John Hauber, MS4
Article: Hoffmann B, Nürnberg D, Westergaard MC. Focus on abnormal air: diagnostic ultrasonography for the acute abdomen. Eur J Emerg Med. 2012 Oct;19(5):284-91. doi: 10.1097/MEJ.0b013e3283543cd3.
Background: Classical teaching in ultrasonography usually relegates intraabdominal air to no more than an impediment to clear imaging; however, several studies show that ultrasonography may be a useful modality for the diagnosis of pathological intraabdominal air. Most practitioners lack an understanding of the sonographic features of pathologic free air and may benefit from increased awareness of and experience in searching for these features.
Review highlights: Air in sonography impedes and reflects ultrasound waves. It’s appearance is therefore a solid, white, highly echogenic focus with distal shadowing and/or comet tail artifact. Smaller pockets of air may appear as small, punctate, highly-echogenic foci without any distal artifact.
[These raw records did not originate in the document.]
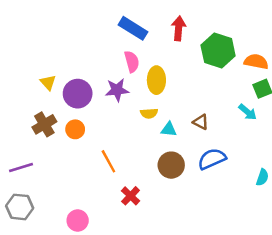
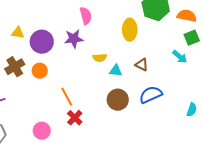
yellow ellipse: (156, 80) -> (130, 30), moved
yellow triangle: (48, 83) -> (18, 33), turned -40
red cross: (131, 196) -> (75, 118), moved
pink circle: (78, 220) -> (42, 131), moved

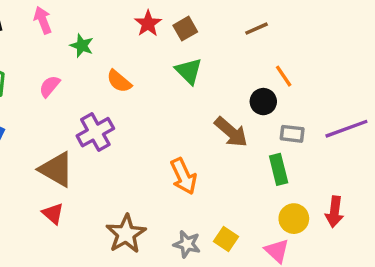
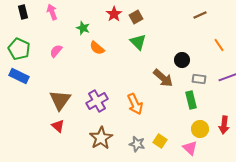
brown line: (257, 29) -> (200, 15), moved
green star: (82, 46) -> (83, 28), moved
orange line: (284, 76) -> (219, 45), moved
purple cross: (95, 132) -> (97, 101), moved
brown triangle: (56, 169) -> (60, 100), turned 35

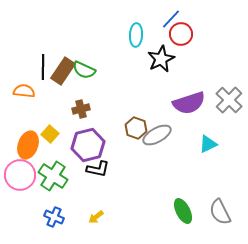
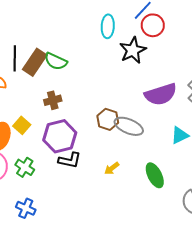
gray ellipse: (157, 135) -> (129, 126), turned 52
green cross: (53, 176) -> (25, 167), size x0.7
green ellipse: (183, 211) -> (155, 175), moved
yellow arrow: (96, 217) -> (112, 168), moved

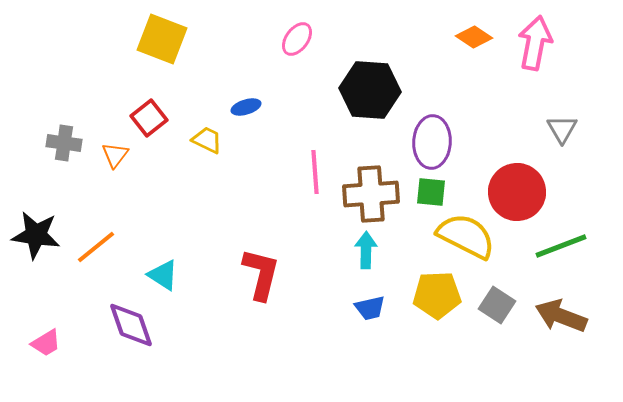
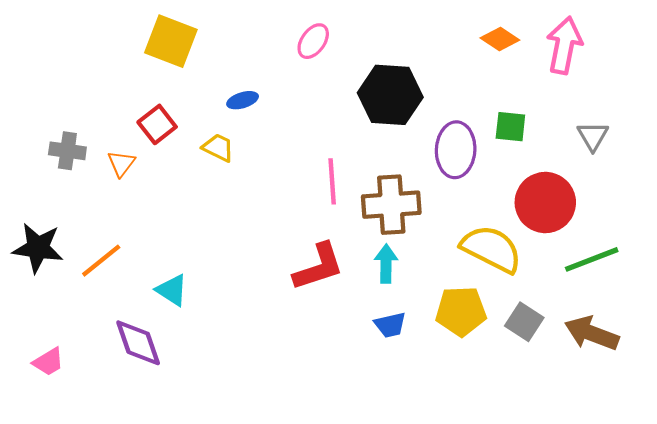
blue ellipse: (246, 107) -> (243, 100), moved
green square: (431, 192) -> (510, 127), moved
red L-shape: (261, 274) -> (318, 267), moved, turned 58

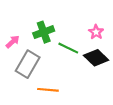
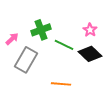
orange line: (48, 90) -> (61, 84), moved

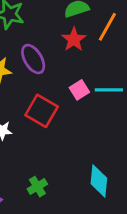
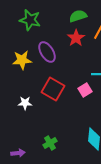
pink square: (79, 90) -> (85, 90), moved

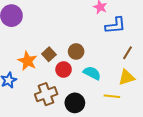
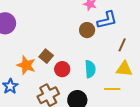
brown circle: (76, 51) -> (87, 30), moved
cyan semicircle: (92, 73) -> (90, 69), turned 66
yellow triangle: (127, 77) -> (124, 69), turned 30

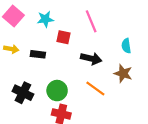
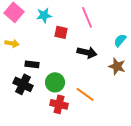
cyan semicircle: (126, 46) -> (120, 40), turned 48
black rectangle: (38, 54) -> (32, 64), moved
orange line: (95, 88) -> (85, 94), moved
Four main subdivisions of pathologic intraabdominal air patterns are described: extraluminal (pneumoperitoneum and pneumoretroperitoneum), intraluminal, intraparenchymal, and intramural.
Extraluminal:
Enhanced peritoneal stripe sign (EPSS) was coined by Muradali et al. to describe the seemingly thickened, hyperechoic peritoneal stripe with posterior shadowing and/or reverberation artifact that is seen in areas containing free air.
Semilateral left decubitus position with slight thorax elevation is optimal for visualizing free air over the ventral liver.
Shifting phenomenon - free air will shift to a higher point in the peritoneal cavity with pressure from the ultrasound probe, but should not shift with respirations.
Two studies of 4000 and 487 patients demonstrated sensitivities of 85-90% and specificity of 100% for pneumoperitoneum.
Practitioners must be aware of mimics of pneumoperitoneum, including Chilaiditi syndrome and rib shadowing.
Pneumoretroperitoneum is visualized as free air surrounding retroperitoneal structures such as the kidney or great vessels.
Intraluminal:
Hyperechoic air collections can be visualized in the biliary, arterial, and venous systems secondary to iatrogenic, infectious, and traumatic causes (e.g. pneumobilia secondary to sphincterotomy).
Intraparenchymal:
Hyperechoic air collections can be visualized in parenchymal tissue but must be distinguished from mimics such as calcifications or cholesterol deposits.
Some examples include gas formation in abscesses, introduction of air during biopsy, or fistulas/erosions into solid organ tissue.
Intramural air:
Air collections secondary to infection, ischemia and trauma may be visualized in the walls of the intestine, gallbladder, bladder or stomach.
Pneumatosis is a difficult diagnosis to make via ultrasound, as practitioners must reliably differentiate normal intraluminal air and pseudopneumatosis (artifact seen at the non-dependent wall) from pathologic intramural air.
Takeaway: Ultrasonography in emergency medicine could be enhanced by training practitioners to recognize the patterns of pathologic intraabdominal air. Depending on the clinical scenario, a screening protocol for pathologic intraabdominal air could expedite patient care and clinical decision making. Further studies should focus on the reliability and sensitivity of ultrasonography for this application in the point of care setting.